I have some fairly large cracks through out the pad of my detached garage pad.

Most of them are toward the garage door, i assume they started as small cracks, neglected winter after winter and they just expanded.

I just moved in this spring, so i'd like to get this fixed up before this winter, and hopefully do some sort of expoxy treatment.

The worst of the cracks are pretty big and deep, and go right down to earth. I also have some other cracks the previous home owner repaired, the pad cracked and raised in some spots, so they are at different heights. 

I'd like to properly fill these cracks, and float out the uneven areas, What products / methods would you guys reccomend to properly take care of these cracks the right way? I'd also like to expoxy the floor after this is taken care of :

Pictures:









( height difference, note ladder legs )


----------



## Daniel Holzman (Mar 10, 2009)

These are large cracks, and are almost certainly due to improper preparation of the subgrade below the slab. Poor subgrade preparation allows the slab to settle differentially, which can lead to large cracks such as you have.

The best way to permanently fix the problem would be to jackhammer the existing slab, and install a proper subgrade, which would typically consist of 6 to 12 inches of compacted crushed stone. This is a lengthy process, and you may not have the time, money or energy to do this.

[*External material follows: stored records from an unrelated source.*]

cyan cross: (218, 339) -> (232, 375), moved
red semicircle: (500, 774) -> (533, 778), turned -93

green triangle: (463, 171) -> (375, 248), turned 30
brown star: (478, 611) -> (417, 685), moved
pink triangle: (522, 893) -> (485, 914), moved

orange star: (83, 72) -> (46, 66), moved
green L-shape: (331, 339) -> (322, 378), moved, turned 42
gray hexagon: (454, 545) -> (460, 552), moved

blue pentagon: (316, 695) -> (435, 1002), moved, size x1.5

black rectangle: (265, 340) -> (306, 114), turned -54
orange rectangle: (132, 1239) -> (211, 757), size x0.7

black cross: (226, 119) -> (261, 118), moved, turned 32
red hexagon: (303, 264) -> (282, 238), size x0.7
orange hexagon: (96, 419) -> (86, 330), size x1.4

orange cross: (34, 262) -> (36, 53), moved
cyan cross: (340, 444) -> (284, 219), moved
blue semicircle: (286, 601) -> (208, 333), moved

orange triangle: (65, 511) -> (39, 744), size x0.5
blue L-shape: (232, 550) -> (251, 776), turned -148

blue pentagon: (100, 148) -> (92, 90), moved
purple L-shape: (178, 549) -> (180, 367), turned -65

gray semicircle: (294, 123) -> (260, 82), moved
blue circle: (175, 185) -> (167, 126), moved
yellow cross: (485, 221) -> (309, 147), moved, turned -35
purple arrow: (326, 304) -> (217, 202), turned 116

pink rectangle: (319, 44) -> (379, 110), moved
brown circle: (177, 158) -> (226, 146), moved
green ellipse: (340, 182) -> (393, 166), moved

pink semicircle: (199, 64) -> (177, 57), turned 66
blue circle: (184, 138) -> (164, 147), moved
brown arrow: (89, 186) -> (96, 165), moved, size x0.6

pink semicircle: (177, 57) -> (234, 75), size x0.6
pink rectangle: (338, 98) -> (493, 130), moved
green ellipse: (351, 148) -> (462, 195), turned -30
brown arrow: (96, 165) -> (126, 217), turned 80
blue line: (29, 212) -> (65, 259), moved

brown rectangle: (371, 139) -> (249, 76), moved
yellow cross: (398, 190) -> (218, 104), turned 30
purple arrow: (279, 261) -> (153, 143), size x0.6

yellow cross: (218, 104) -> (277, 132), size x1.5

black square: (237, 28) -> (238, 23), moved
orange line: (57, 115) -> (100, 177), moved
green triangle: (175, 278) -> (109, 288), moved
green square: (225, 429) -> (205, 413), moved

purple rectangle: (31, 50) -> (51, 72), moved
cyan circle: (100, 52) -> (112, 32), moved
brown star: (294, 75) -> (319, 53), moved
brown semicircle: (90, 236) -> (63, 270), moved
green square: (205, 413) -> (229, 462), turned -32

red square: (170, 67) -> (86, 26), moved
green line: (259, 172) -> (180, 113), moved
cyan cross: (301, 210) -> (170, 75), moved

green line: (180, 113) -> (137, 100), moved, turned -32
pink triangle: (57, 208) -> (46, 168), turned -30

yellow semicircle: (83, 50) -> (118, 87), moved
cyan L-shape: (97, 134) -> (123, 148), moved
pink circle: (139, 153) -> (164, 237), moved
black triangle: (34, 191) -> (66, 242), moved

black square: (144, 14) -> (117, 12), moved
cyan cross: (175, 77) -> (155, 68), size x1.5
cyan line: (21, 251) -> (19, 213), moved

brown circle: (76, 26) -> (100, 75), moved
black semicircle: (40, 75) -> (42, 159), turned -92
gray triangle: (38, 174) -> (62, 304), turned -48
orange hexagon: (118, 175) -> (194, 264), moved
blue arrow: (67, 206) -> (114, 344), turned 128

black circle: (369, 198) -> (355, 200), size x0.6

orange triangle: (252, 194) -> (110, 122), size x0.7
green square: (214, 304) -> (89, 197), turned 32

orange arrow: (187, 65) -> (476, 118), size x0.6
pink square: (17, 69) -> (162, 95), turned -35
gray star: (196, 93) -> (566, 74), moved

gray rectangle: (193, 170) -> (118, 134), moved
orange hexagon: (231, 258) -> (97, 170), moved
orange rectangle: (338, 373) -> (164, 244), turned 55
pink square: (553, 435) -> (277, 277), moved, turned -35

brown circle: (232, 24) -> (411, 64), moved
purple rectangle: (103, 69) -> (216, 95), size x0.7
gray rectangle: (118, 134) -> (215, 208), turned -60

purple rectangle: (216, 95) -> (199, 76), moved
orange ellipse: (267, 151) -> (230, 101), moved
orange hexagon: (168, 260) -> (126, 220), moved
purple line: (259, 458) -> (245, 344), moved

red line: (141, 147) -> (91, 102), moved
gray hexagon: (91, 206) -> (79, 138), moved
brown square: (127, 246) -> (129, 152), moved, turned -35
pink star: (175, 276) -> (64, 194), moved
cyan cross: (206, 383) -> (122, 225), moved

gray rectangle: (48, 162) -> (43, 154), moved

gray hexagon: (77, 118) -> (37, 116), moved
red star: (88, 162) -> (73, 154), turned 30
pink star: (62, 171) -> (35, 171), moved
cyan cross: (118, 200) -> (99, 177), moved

The cracks can be filled using either ordinary concrete, modified concrete, or epoxy mix. In all cases, the cracks must be cleaned thoroughly, which generally requires pressure washing out all soil and other foreign material. You can then place the epoxy mix or modified concrete according to manufacturer's instructions. The Thoro corporation has a whole line of special concrete mixes for just this purpose. The Sika corporation has a line of epoxy mixes that can be used for filling concrete.

Recognize that simply filling the cracks will not provide permanent relief, but a few years may be all you need.


----------



## alecmcmahon (Apr 30, 2010)

I wouldn't doubt that the sub pad is improper, but digging anything up is out of the question, i just dont have the money , time, or effort to put that sort of work in. Plus, it wouldn't be worth it. The house was built in the 1950's and i wouldn't doubt that the detached garage was built then either.

Just looking for a fix that would slow down / stop the expanding so that i can sort of finish up the garage and set up shop.


----------



## concretemasonry (Oct 10, 2006)

Can you tell is it is slab with a thickened edge? If it is there would be cracks in the edge of the foundation.

If it is a floating slab inside a stem wall system the supports only the walls, the correction is easier and cheaper. You can usually spot the difference if it has a stem wall projecting above the slab (for drainage and cleaning) and separation of the wood from the surrounding soil and no cracks. This is a better way to do it because of the long term benefits and gets the wood above the surrounding grade.

One of the problems is that that type of garage slab (attached or detached) is it is usually poured after the garage is up and the soil can be uncompacted and can contain construction debris. The good news is that it is a one day job for contractor with a skid steer to rip out the floor and bad soil, compact some good gravel and pour a good slab and a new apron slab. I am in a townhouse community that had a few isolated floors (2 car, 26' deep attached garages) with similar cracking and settlement. Because of the location of the cracking the contractor charged the association $2000 to make a saw cut between the good and bad and remove the front half of the 2 car slab for about $2700 to do the complete floor. It was amazing to see the beer cans and rotted drywal that came out when they dug.

Dick


----------